When a dental implant fails, the cause is rarely the surgeon's drilling technique. My research — including my most-cited publication in Quintessence International on marginal bone loss around implants, and my subsequent retrospective cohort study in Clinical Oral Investigations on implant-retained overdentures — consistently points to the same conclusion: the variables that most powerfully predict implant success are biological, systemic, and behavioural. At Taki Dent, we assess every patient against these variables before treatment begins.
Osseointegration: What It Actually Is
Osseointegration — the term coined by Per-Ingvar Brånemark in the 1960s — describes the direct structural and functional connection between living bone and the surface of a load-bearing implant, without any intervening fibrous tissue. For an implant to be clinically successful long-term, it must achieve two forms of stability:
Primary Stability
Mechanical engagement at the time of placement. Determined by bone density, implant design, and surgical technique. Assessed by insertion torque and resonance frequency analysis (ISQ values).
Secondary Stability
Biological bonding through new bone formation around the implant surface. Develops over 4–12 weeks and depends on surface chemistry, systemic health, and local biology.
The critical "stability dip" occurs 2–4 weeks post-placement when primary stability decreases as initial bone remodels, but before secondary stability has fully developed. This window is when early loading failures typically occur.
Bone Quality and Quantity
The Lekholm-Zarb bone quality classification remains the most clinically useful framework. Dense cortical bone (D1, D2) provides excellent primary stability and supports predictable osseointegration. Soft cancellous bone (D3, D4) — commonly found in the posterior maxilla — requires longer healing times, wider or longer implants where anatomy permits, and in many cases a modified loading protocol.

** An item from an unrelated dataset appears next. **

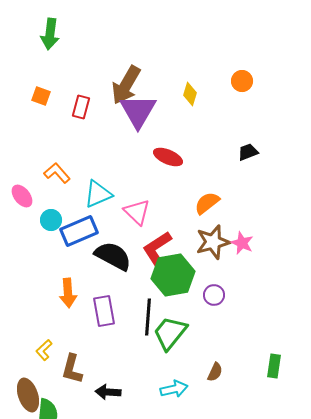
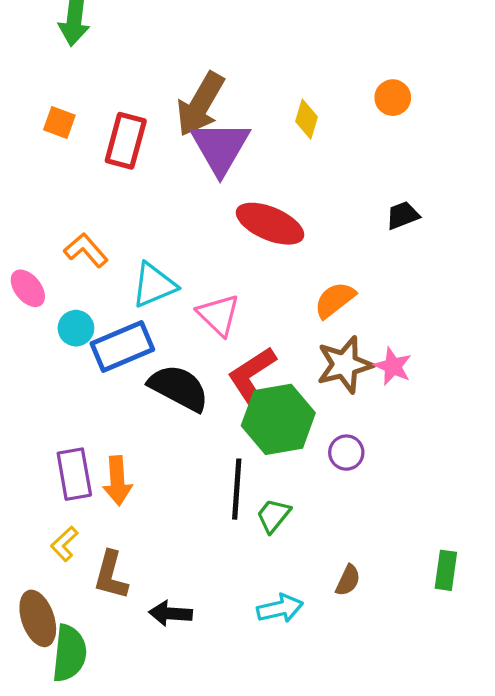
red rectangle: (81, 107) -> (126, 141), size x1.4
red ellipse: (168, 157) -> (270, 224), size x1.4
orange arrow: (68, 293) -> (117, 481), moved
purple rectangle: (104, 311) -> (74, 474), moved
green trapezoid: (170, 333) -> (273, 516), size x0.6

Bone volume is equally important. Minimum dimensions for reliable implant placement are approximately 1.5 mm of bone on each side of the implant and 1.0 mm apically. Below these thresholds, bone augmentation before or simultaneous with implant placement becomes necessary.

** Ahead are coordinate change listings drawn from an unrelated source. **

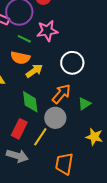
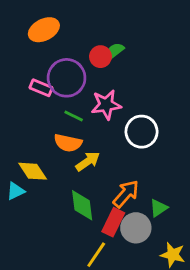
white circle: (72, 63) -> (142, 132), moved
gray circle: (55, 118) -> (136, 228), moved
red rectangle: (19, 129) -> (113, 222), moved

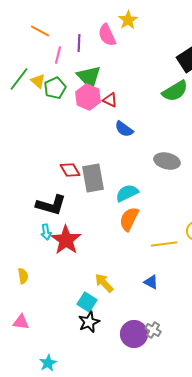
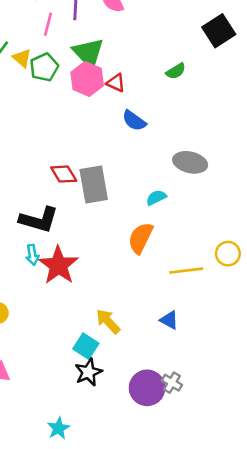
green semicircle: (175, 91) -> (176, 71), moved, size x0.6
cyan semicircle: (127, 193) -> (156, 198), moved, size x0.7
cyan star: (48, 363) -> (58, 428), moved

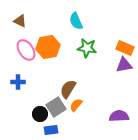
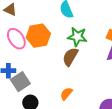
brown semicircle: (68, 89) -> (70, 57), moved
gray square: (56, 107) -> (20, 82), moved

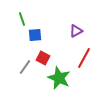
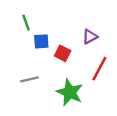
red square: (43, 58) -> (63, 53), moved
gray line: (25, 67) -> (29, 79), turned 42

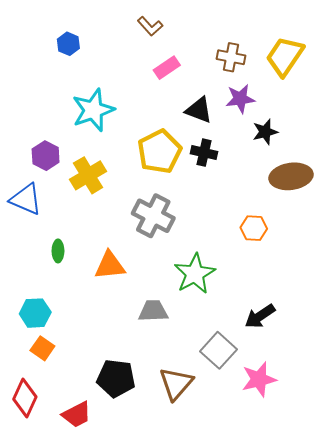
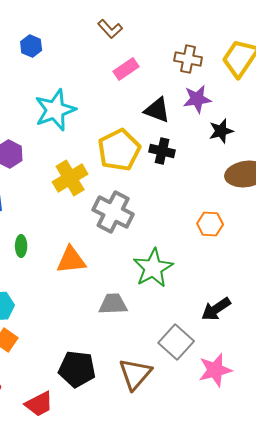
yellow cross: (88, 175) -> (70, 178), moved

Implant Surface Technology
Modern implant surfaces are not neutral titanium. The major systems used at Taki Dent — Straumann SLA, Nobel Biocare TiUnite, Dentsply XP Coarse — have surface modifications specifically engineered to accelerate osteoblast attachment and proliferation. These processes include:
- Sand-blasting and acid etching (SLA): Creates a macro- and micro-rough surface topology that substantially increases the contact surface area for bone cells.

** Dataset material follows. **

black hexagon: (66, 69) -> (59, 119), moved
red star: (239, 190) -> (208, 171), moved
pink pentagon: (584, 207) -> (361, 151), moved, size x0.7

- Hydrophilised surfaces (SLActive): Chemically active titanium surface with superhydrophilicity. Reduces osseointegration time by approximately 30% in controlled studies.
- Anodised surfaces (TiUnite): Electrochemically oxidised titanium dioxide layer with an open tubular microstructure, enhancing osseoconduction.
The clinical implication of surface science is that implant brand selection genuinely matters. A budget, unvalidated implant system placed in poor bone with an inadequate surface will fail at higher rates than a CE-marked, clinically validated implant in the same bone. This is one reason I am transparent with patients about the implant systems I use.
Smoking: A Major Modifiable Risk Factor
Smoking remains one of the best-evidenced risk factors for implant failure. Nicotine is vasoconstrictive — it reduces blood flow to the alveolar bone and soft tissues, impairing the delivery of osteogenic cells and growth factors needed for osseointegration. Systematic reviews consistently report failure rates 2–3 times higher in smokers than non-smokers.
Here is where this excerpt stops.